** Action item **
Only the lines that contain the string "will" belong in the answer; pull them from the records.

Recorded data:
- - -
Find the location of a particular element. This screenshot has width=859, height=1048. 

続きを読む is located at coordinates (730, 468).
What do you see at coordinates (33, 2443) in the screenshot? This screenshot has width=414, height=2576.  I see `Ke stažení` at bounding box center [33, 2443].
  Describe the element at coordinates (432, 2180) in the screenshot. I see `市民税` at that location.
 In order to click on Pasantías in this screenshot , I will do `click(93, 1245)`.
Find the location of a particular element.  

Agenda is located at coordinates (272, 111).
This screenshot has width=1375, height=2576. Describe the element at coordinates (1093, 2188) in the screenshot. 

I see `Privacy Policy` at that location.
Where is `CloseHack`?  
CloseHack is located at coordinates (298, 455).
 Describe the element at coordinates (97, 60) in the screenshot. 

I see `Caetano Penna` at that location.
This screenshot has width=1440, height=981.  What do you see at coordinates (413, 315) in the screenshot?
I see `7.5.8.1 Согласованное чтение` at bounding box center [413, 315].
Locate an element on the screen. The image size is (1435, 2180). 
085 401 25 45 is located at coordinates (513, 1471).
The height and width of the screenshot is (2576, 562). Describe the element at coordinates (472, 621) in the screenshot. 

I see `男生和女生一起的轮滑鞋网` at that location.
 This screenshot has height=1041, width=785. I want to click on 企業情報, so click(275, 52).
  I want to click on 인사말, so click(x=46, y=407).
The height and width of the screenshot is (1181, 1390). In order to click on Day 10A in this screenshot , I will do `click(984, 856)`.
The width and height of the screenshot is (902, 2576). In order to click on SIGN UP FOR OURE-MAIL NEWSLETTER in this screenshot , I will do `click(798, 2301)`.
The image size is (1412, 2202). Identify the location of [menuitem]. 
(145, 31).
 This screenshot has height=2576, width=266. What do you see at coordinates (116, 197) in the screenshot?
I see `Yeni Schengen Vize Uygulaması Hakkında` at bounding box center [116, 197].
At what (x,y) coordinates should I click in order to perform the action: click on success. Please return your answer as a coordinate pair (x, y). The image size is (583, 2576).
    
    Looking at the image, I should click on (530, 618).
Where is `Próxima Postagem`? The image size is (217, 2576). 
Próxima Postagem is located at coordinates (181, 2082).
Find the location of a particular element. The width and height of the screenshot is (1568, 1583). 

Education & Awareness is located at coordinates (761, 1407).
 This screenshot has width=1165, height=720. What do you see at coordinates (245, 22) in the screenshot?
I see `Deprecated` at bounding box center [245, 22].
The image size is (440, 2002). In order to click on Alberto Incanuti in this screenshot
- - -
** Task solution **
 In order to click on Pasantías in this screenshot , I will do `click(93, 1245)`.
The height and width of the screenshot is (1181, 1390). In order to click on Day 10A in this screenshot , I will do `click(984, 856)`.
The width and height of the screenshot is (902, 2576). In order to click on SIGN UP FOR OURE-MAIL NEWSLETTER in this screenshot , I will do `click(798, 2301)`.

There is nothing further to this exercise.